The first data set we’re making available on data.saildrone.com is SD 1020’s completed Antarctica Circumnavigation. In the Southern Ocean, SD 1020 was equipped with the standard Saildrone sensor suite, which collects a variety of variables from wind speed and direction to sea surface temperature, chlorophyll, and salinity. SD 1020 also carried an ASVCO2 to measure atmospheric and dissolved pCO2 (carbon flux), dissolved oxygen, water temperature, and pH, as well as an ADCP to measure the speed and direction of ocean currents.
The data available on data.saildrone.com is open and available for non-commercial purposes. To download hourly and minute-ly data, users will be required to complete a free registration form; daily data is available without registration. Anyone who uses Saildrone data is requested to cite the data set using this format.
Saildrone data is available in NetCDF (Network Common Data Form), which is a self-describing file type. A NetCDF file contains not only the data values, but the metadata related to those values—units, calibration dates, the manufacturer and serial number of the instrument, and where it was mounted on the vehicle.

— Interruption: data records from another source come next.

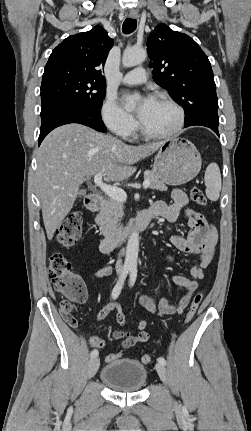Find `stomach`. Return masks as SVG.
Instances as JSON below:
<instances>
[{
	"label": "stomach",
	"mask_w": 251,
	"mask_h": 431,
	"mask_svg": "<svg viewBox=\"0 0 251 431\" xmlns=\"http://www.w3.org/2000/svg\"><path fill=\"white\" fill-rule=\"evenodd\" d=\"M201 164L199 152L188 140L173 138L162 142L153 169L165 184L179 186L195 178Z\"/></svg>",
	"instance_id": "stomach-1"
}]
</instances>
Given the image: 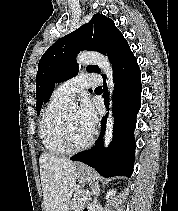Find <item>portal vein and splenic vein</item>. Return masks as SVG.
Returning <instances> with one entry per match:
<instances>
[{"instance_id":"portal-vein-and-splenic-vein-1","label":"portal vein and splenic vein","mask_w":178,"mask_h":211,"mask_svg":"<svg viewBox=\"0 0 178 211\" xmlns=\"http://www.w3.org/2000/svg\"><path fill=\"white\" fill-rule=\"evenodd\" d=\"M84 200H86V197H85V198H81V199H79V201H84Z\"/></svg>"}]
</instances>
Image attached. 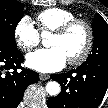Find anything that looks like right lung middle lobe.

“We strive to give consumers of the data we’re collecting as much metadata as possible; we’re producing not only really accurate data, but really accurate metadata, so that anyone can use the data with the right context and information about how it was collected,” said Kimberly Sparling, Senior Product Manager of Data Services at Saildrone.
Several other data sets are available via our partners. Data from the 2018 Baja California Mission, which compared Saildrone sea surface temperature (SST) measurements with that of a satellite and studied air-sea heat flux along dynamic frontal regions, is hosted on NASA’s Physical Oceanography Distributive Active Archive Center (PO.DAAC) website. The data set from the 2018 White Shark Ecosystem Survey studied the migratory habits of great white sharks and is hosted by the National Oceanographic and Atmospheric Administration (NOAA). Data from the 2019 Gulf Stream Mission to quantify wintertime air-sea heat and carbon exchange is hosted by our newest data partner, the European Marine Observation and Data Network (EMODnet).
The 2019 Antarctic Circumnavigation was generously supported by the Li Ka Shing Foundation and has resulted in a unique data set available for public consumption. The data set will be expanded as we continue to add the full high-resolution data from the entire fleet upon retrieval.
We encourage scientists and researchers to download and analyze this data set, and we look forward to reading the published peer-reviewed papers it might generate.